── Material for the task ──

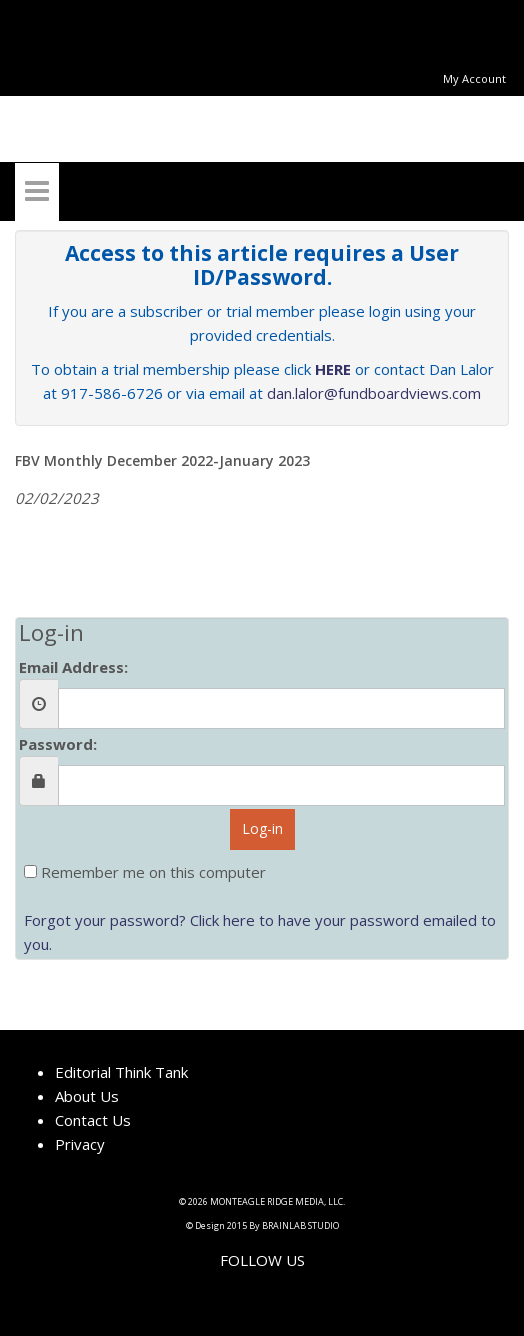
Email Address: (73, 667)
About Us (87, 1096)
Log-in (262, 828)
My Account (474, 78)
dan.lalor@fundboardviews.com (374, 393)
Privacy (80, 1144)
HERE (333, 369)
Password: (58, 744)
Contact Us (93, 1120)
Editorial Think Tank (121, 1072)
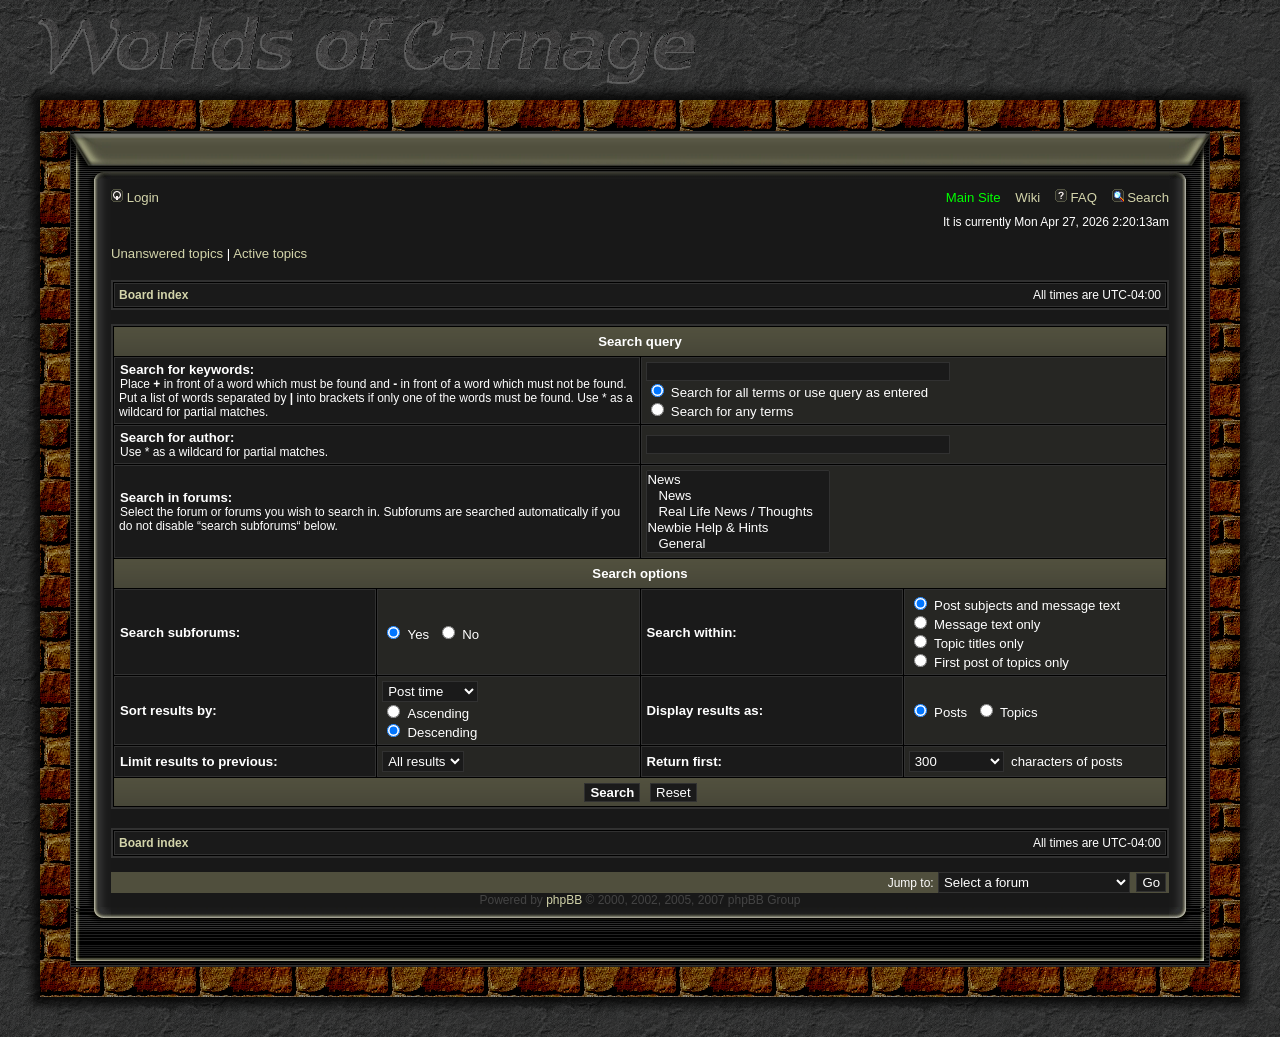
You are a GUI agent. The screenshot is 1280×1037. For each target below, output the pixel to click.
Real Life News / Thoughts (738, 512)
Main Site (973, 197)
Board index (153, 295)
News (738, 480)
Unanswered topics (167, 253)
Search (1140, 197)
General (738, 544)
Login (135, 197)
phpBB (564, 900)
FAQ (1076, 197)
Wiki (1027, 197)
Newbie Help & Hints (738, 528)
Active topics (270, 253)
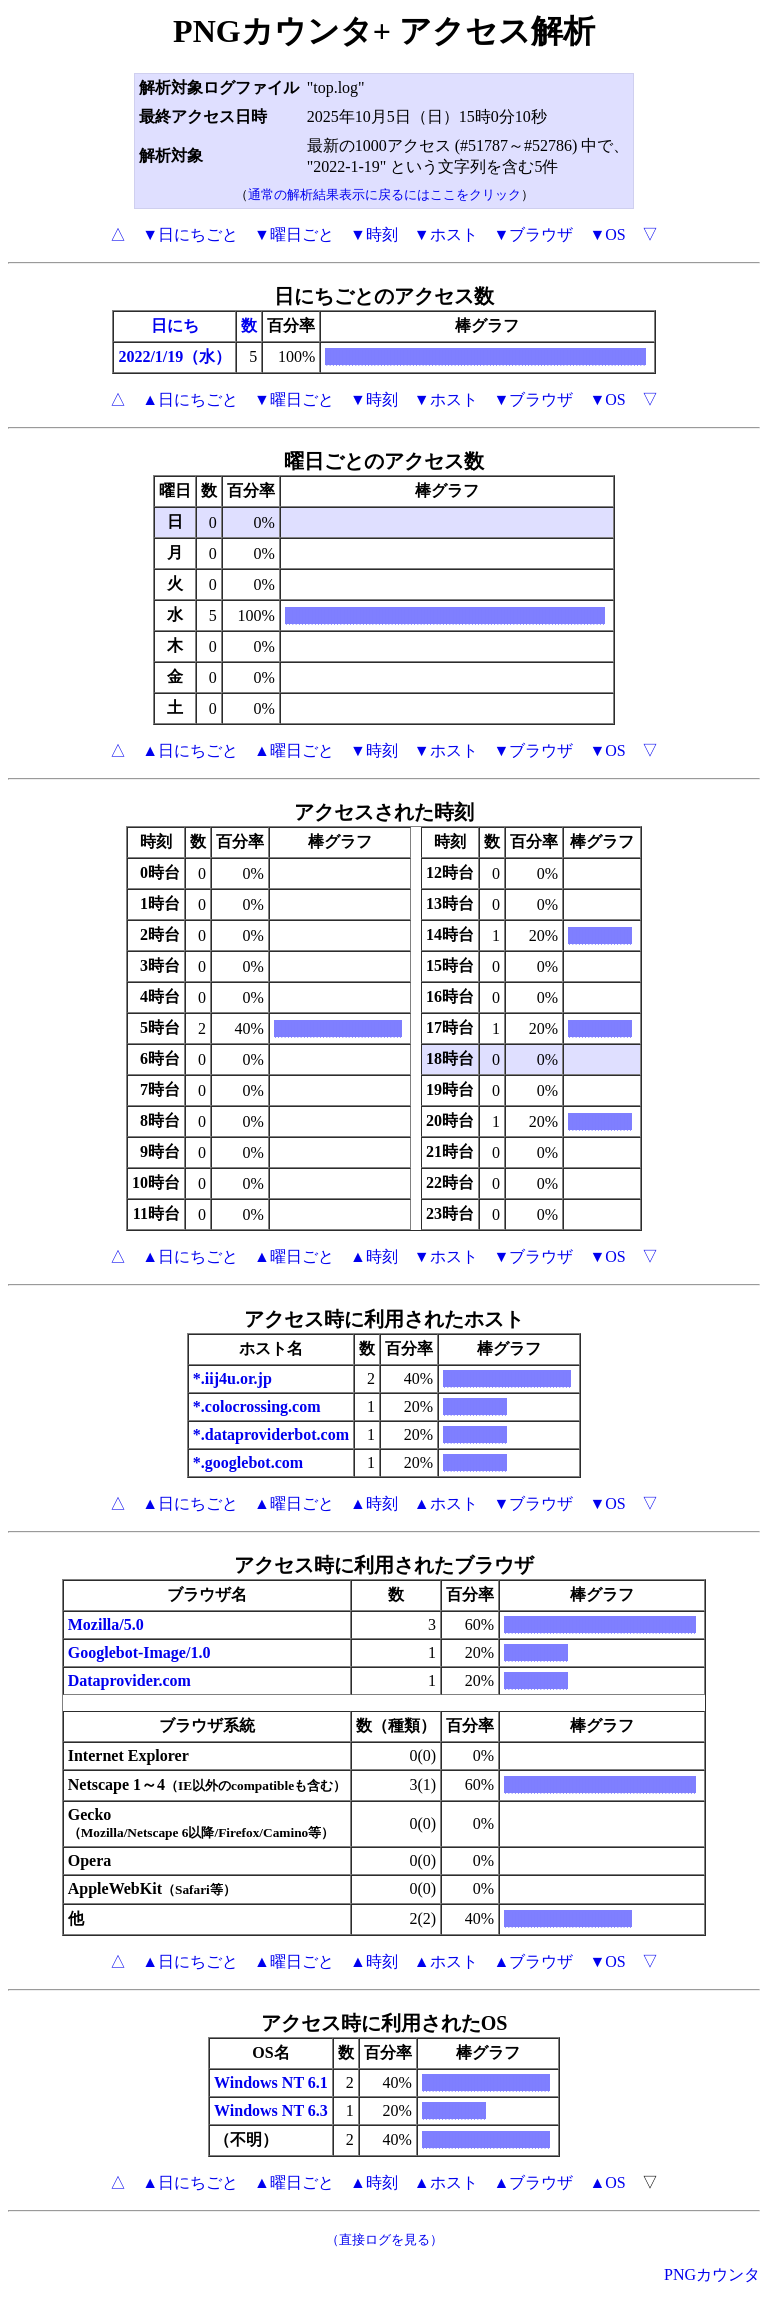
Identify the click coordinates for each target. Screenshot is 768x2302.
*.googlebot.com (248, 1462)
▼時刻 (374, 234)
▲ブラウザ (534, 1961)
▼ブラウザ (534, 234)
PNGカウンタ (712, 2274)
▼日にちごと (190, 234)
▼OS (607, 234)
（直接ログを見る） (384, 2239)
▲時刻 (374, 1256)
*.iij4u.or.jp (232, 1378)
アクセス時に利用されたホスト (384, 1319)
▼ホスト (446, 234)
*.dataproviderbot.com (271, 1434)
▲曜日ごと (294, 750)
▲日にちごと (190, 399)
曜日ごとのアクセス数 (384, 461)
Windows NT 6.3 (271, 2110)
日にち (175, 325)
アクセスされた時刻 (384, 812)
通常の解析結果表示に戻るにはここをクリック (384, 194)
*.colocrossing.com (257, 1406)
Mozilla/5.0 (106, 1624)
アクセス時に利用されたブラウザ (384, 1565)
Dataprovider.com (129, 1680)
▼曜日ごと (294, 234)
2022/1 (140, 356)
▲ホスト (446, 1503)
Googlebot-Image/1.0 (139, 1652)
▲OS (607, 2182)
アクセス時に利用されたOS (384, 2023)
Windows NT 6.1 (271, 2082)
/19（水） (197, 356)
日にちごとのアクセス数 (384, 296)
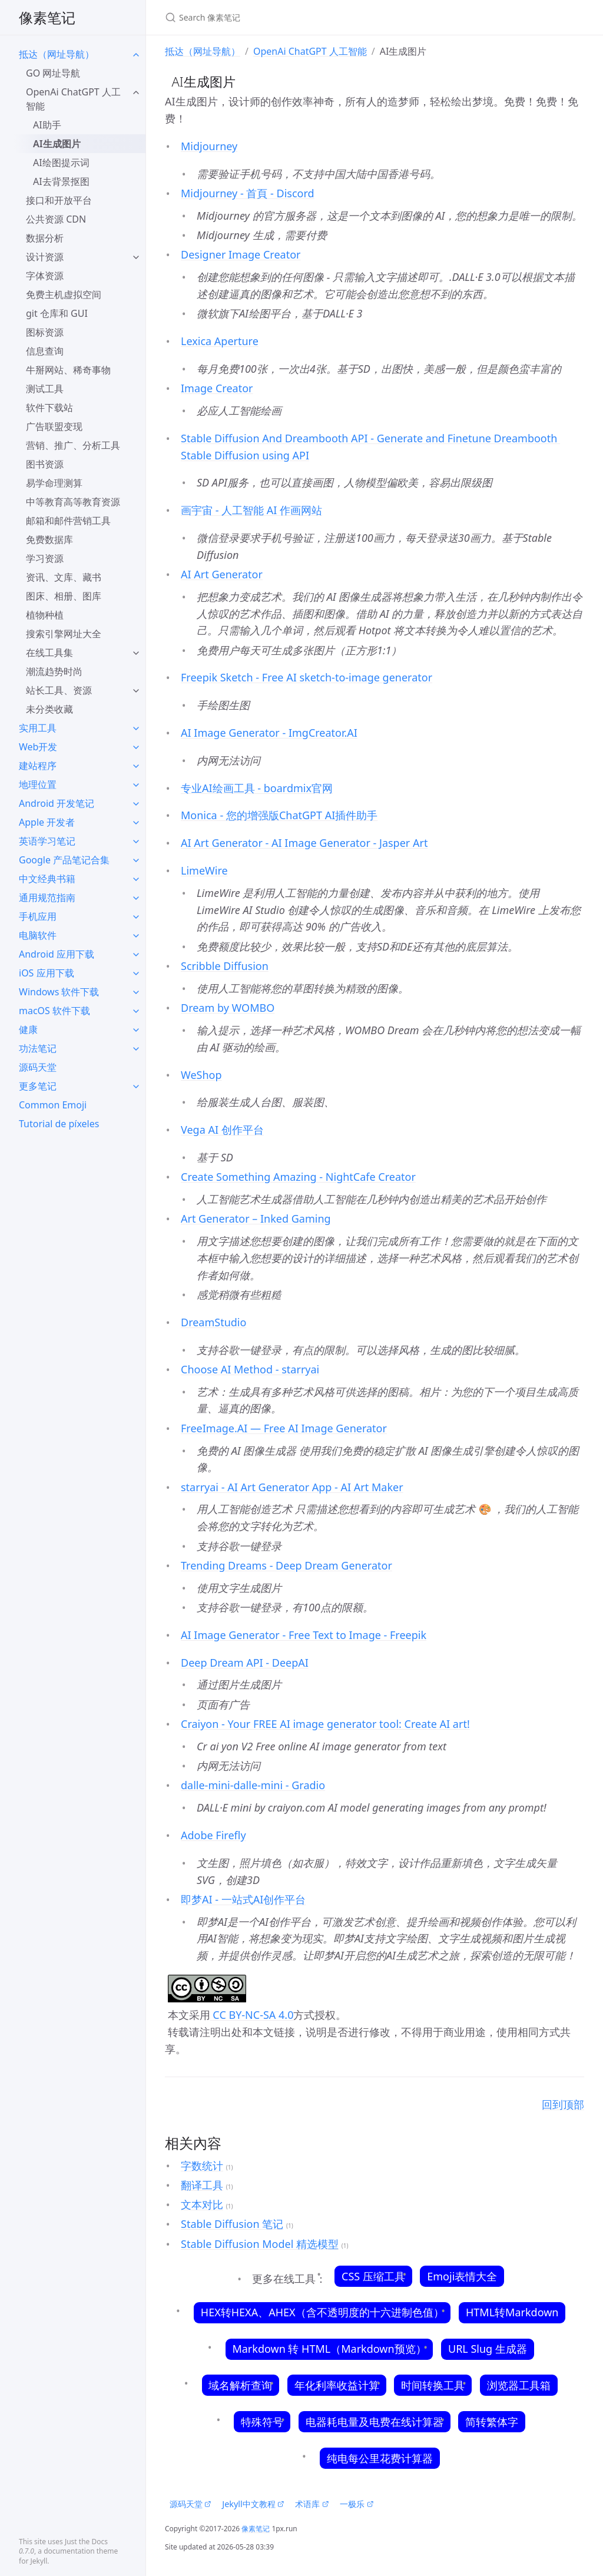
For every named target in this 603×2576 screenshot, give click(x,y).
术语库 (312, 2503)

───

_To do_. Restate word for word, and only, the lines from the line that contains "2022/1 (140, 356)" through the end of the data, both included; pictures are not part of the copy.

_Solution_.
2022/1 (140, 356)
▲ホスト (446, 1503)
Googlebot-Image/1.0 (139, 1652)
▲OS (607, 2182)
アクセス時に利用されたOS (384, 2023)
Windows NT 6.1 (271, 2082)
/19（水） (197, 356)
日にちごとのアクセス数 (384, 296)
For every named target in this 603×2576 screenshot, give click(x,y).
术语库 (312, 2503)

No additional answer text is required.